> **Exercise goal**: Nothing but the data itself, reproduced exactly, is the expected answer.

> **Input**:

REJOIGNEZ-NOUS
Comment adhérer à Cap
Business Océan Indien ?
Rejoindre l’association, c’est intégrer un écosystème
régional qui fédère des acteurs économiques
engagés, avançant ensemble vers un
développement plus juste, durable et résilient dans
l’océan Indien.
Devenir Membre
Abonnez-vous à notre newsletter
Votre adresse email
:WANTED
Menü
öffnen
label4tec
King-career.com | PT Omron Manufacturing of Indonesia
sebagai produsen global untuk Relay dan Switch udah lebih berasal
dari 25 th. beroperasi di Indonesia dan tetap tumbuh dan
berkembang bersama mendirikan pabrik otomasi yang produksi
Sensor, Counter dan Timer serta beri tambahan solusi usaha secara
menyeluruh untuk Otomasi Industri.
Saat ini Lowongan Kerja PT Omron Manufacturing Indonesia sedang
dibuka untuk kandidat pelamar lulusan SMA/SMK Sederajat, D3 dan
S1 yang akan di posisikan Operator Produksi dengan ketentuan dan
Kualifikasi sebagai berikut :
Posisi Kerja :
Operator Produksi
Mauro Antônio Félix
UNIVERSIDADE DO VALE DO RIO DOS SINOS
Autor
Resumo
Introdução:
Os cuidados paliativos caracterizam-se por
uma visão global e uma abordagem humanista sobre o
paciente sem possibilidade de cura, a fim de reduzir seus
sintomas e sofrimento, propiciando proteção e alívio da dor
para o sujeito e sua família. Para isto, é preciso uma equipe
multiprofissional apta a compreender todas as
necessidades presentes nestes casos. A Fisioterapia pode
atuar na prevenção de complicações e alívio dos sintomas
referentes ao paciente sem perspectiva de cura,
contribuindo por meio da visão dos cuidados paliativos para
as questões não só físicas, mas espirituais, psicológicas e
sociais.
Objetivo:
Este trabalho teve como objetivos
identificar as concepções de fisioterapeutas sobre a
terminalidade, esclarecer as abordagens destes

> **Solution to the problem**:
REJOIGNEZ-NOUS
Comment adhérer à Cap
Business Océan Indien ?
Rejoindre l’association, c’est intégrer un écosystème
régional qui fédère des acteurs économiques
engagés, avançant ensemble vers un
développement plus juste, durable et résilient dans
l’océan Indien.
Devenir Membre
Abonnez-vous à notre newsletter
Votre adresse email
:WANTED
Menü
öffnen
label4tec
King-career.com | PT Omron Manufacturing of Indonesia
sebagai produsen global untuk Relay dan Switch udah lebih berasal
dari 25 th. beroperasi di Indonesia dan tetap tumbuh dan
berkembang bersama mendirikan pabrik otomasi yang produksi
Sensor, Counter dan Timer serta beri tambahan solusi usaha secara
menyeluruh untuk Otomasi Industri.
Saat ini Lowongan Kerja PT Omron Manufacturing Indonesia sedang
dibuka untuk kandidat pelamar lulusan SMA/SMK Sederajat, D3 dan
S1 yang akan di posisikan Operator Produksi dengan ketentuan dan
Kualifikasi sebagai berikut :
Posisi Kerja :
Operator Produksi
Mauro Antônio Félix
UNIVERSIDADE DO VALE DO RIO DOS SINOS
Autor
Resumo
Introdução:
Os cuidados paliativos caracterizam-se por
uma visão global e uma abordagem humanista sobre o
paciente sem possibilidade de cura, a fim de reduzir seus
sintomas e sofrimento, propiciando proteção e alívio da dor
para o sujeito e sua família. Para isto, é preciso uma equipe
multiprofissional apta a compreender todas as
necessidades presentes nestes casos. A Fisioterapia pode
atuar na prevenção de complicações e alívio dos sintomas
referentes ao paciente sem perspectiva de cura,
contribuindo por meio da visão dos cuidados paliativos para
as questões não só físicas, mas espirituais, psicológicas e
sociais.
Objetivo:
Este trabalho teve como objetivos
identificar as concepções de fisioterapeutas sobre a
terminalidade, esclarecer as abordagens destes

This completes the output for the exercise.